O GOLEIRO QUE GANHOU UM NOBEL

Na infância, uma situação peculiar obrigou que Camus se transformasse em goleiro: histórias dão conta de que, a cada vez que chegava em casa, sua avó conferia as solas dos sapatos para ver se não estavam demasiadamente gastas, então, para escapar de surras, resolveu que o melhor era deixar a correria dos jogadores de linha de lado e zelar pela meta de seu time.


Cresceu na posição, chegou a defender o gol de um time universitário e só não foi além na profissão porque uma tuberculose o impediu. Mesmo afastado do esporte, seu amor por ele não parou de crescer. Ao visitar o Brasil em 1949 para realizar algumas palestras. Foi até o município paulista de Iguape, conheceu a tradicional Festa do Senhor Bom Jesus da cidade, e estando acompanhado de Oswald de Andrade e seu filho Rudá, ainda teve tempo para deparar-se com a imensa idolatria ao jogo. E embora debilitado por causa da tuberculose, pediu para que o levassem a ver uma partida de futebol.


Mas não que tenha abandonado completamente o esporte. Em uma de suas frases mais famosas, Camus afirma: "O que eu mais sei sobre a moral e as obrigações do homem eu devo ao futebol". Outra conhecida citação ludopédica atribuída ao escritor é esta: "Aprendi que a bola nunca vem por onde esperamos que ela venha. Isso me ajudou muito na vida"


E não foi pouco o que Camus fez com essa sabedoria. Autor de alguns dos livros mais importantes da literatura francesa, como "O Estrangeiro" e "O Mito de Sísifo", seus escritos se tornaram reverenciados em todo o mundo muito por conta do modo que expõe os absurdos da humanidade.


Vivendo os embates da primeira metade do século 20, foi filiado ao Partido Comunista, de onde foi expulso para depois se tornar um nome escorraçado pelos vermelhos mais radicais; suas posições também levaram à ruptura da amizade com Jean-Paul Sartre, com quem "quebrou pau" intelectualmente.


Os dois brigaram por causa de suas linhas ideológicas, sendo que o filósofo existencialista, que foi autor de obras como “Mortos Sem Sepultura” (1946) e “Freud Além da Alma” (1984), defendia o uso da violência como via para a revolução no contexto político-social. O Nobel de Literatura veio em 1957, com ênfase ao modo como sua "lúcida sinceridade ilumina os problemas da consciência humana em nossos tempos"

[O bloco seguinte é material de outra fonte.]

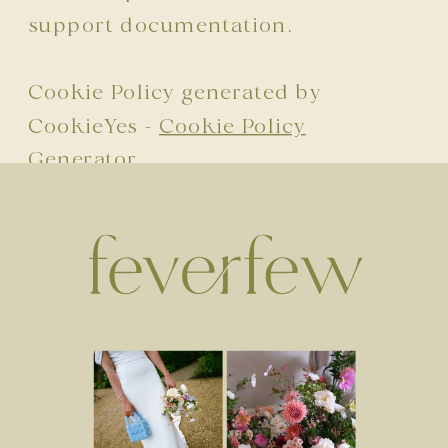
support documentation.
Cookie Policy generated by
CookieYes -
Cookie Policy
Generator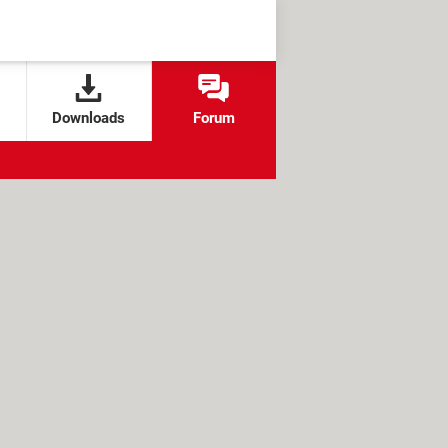
Downloads
Forum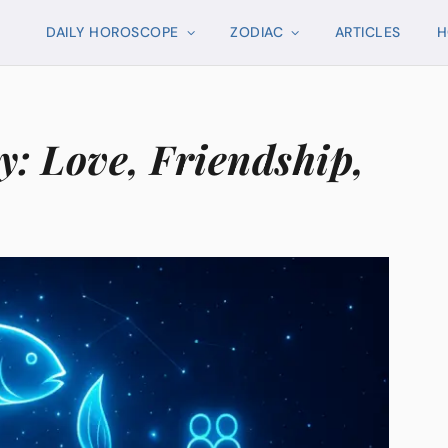
DAILY HOROSCOPE
ZODIAC
ARTICLES
H
y: Love, Friendship,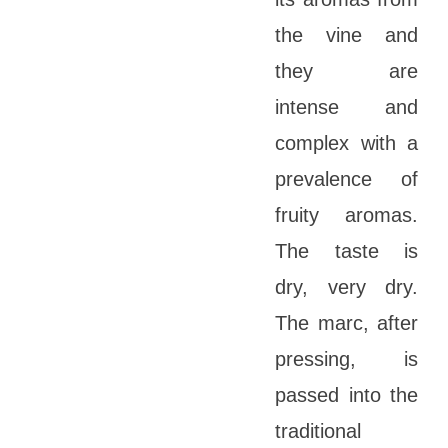
the vine and
they are
intense and
complex with a
prevalence of
fruity aromas.
The taste is
dry, very dry.
The marc, after
pressing, is
passed into the
traditional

Filho de franceses que residiam na Argélia, Camus nasceu em Argel, capital do país africano, e viveu sob os conflitos culturais que emergem da relação entre a França colonizadora e os diversos países que invadiu, uma situação semelhante à vivida por inúmeros jogadores que vestiram e vestem a camisa da seleção francesa.